Building blocks of automation: Workflows vs agents

An AI agent is a system that perceives its environment, processes information, and autonomously takes actions to achieve specific goals, like  coding agents like Cursor or Windsurf, AI-powered code editors with “agent modes” that can autonomously perform coding tasks using models such as Claude Sonnet 3.7. Another common example is customer service agents, who many companies use to handle inquiries.

There are many different ways to design and deploy these agents, depending on the complexity of the workflow and the degree of autonomy required.

To give a quick preview, an AI agent is often a collection of sub-agents, each performing specific tasks. Together, these sub-agents coordinate within multi-agent systems to deliver what we perceive as a single AI agent.

These are fundamentally different from workflows. Workflows are orchestrated sequences of predefined steps, like a recipe that always follows the same order:

When to use AI agents

Before diving into workflow implementation examples for building AI agents, it’s worth pausing for a quick reality check. AI agents aren’t rigid frameworks. Many teams still find that traditional workflows perform well, even in scenarios where agents could, in theory, be applied.

One of the clearest ways to think about this, described in Anthropic’s blog, is as follows:

That said, there are real situations where agents outperform traditional workflows in tasks that demand flexibility, reasoning, and adaptability:

Dynamic conversations that require adaptations:

Some interactions, like basic refund or password reset requests, fit neatly into workflows. But others require nuanced judgment or context-sensitive decisions, such as personalized recommendations, that depend heavily on context and back-and-forth reasoning.

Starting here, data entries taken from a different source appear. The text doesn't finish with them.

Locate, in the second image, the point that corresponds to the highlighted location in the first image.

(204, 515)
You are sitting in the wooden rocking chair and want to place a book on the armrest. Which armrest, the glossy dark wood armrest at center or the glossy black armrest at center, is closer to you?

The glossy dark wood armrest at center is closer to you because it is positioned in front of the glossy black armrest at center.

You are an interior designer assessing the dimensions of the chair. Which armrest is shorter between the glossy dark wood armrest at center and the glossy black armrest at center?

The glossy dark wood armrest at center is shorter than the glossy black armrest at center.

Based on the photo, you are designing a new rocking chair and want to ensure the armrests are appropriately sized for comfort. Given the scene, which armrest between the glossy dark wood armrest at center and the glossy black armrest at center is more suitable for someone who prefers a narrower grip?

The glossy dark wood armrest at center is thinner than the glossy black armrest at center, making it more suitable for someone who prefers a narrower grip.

High-value, low-volume decision-making:

Agents can be expensive to run, but in some cases, the decisions they support are far more costly if made incorrectly.

For instance, BCG reported that a leading energy provider in Germany used a GenAI-driven agentic tool to automate payment reviews.3

If you’re planning large-scale infrastructure, like optimizing engineering designs, the cost of computing is negligible. In these high-stakes cases, agents add value because the cost of being wrong far exceeds the cost of running the model.

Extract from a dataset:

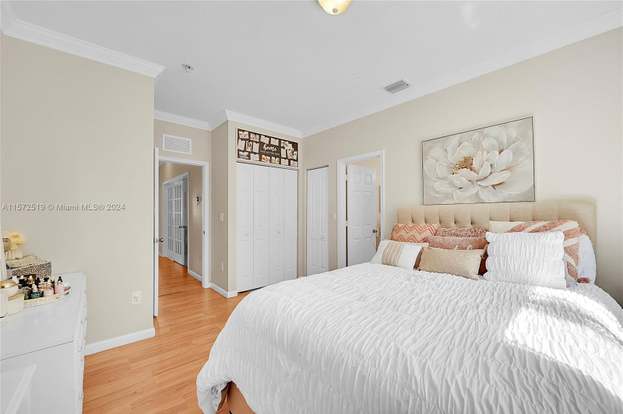 Identify the location of doors. Image resolution: width=623 pixels, height=414 pixels. (361, 220), (318, 227), (270, 216), (156, 240), (171, 212).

Multi-step, unpredictable workflows:

Some workflows are too complex, where writing endless “if this, then that” rules becomes its own project.

In these cases, agentic loops simplify the chaos. Instead of hardcoding every possible path, the model dynamically decides the next step based on real-time context and reasoning.

This approach works well for diagnostic systems or tools that handle dozens of shifting variables.

When workflows are better 

High-frequency, low-complexity scenarios:

Some tasks depend more on speed and scale than on reasoning, like:

  • Retrieving information from a database
  • Parsing structured messages or emails
  • Responding to FAQ-style queries

A workflow could process thousands of these requests, with more predictable cost, latency than an agent would.

Understanding components of AI agents

Building agents involves connecting components across several domains such as models, tools, knowledge and memory, guardrails. OpenAI provides composable primitives for each:

Source: OpenAI4

Obviously, OpenAI lists its own things there first, but there’s a wide ecosystem of alternatives. Depending on your use case, you can build agents using frameworks such as LangChain, LlamaIndex, CrewAI, or even custom-built orchestration layers.

I will go into more detail about each of these components:

Models

First, you have the models component. These are your AI models, your large language models that are the core intelligence capable of reasoning, making decisions, and processing different modalities. Of course, the examples that OpenAI gives us are the GPT-5, etc.

Depending on the specific type of agent that you’re building, you want to choose a different kind of model within the OpenAI ecosystem. 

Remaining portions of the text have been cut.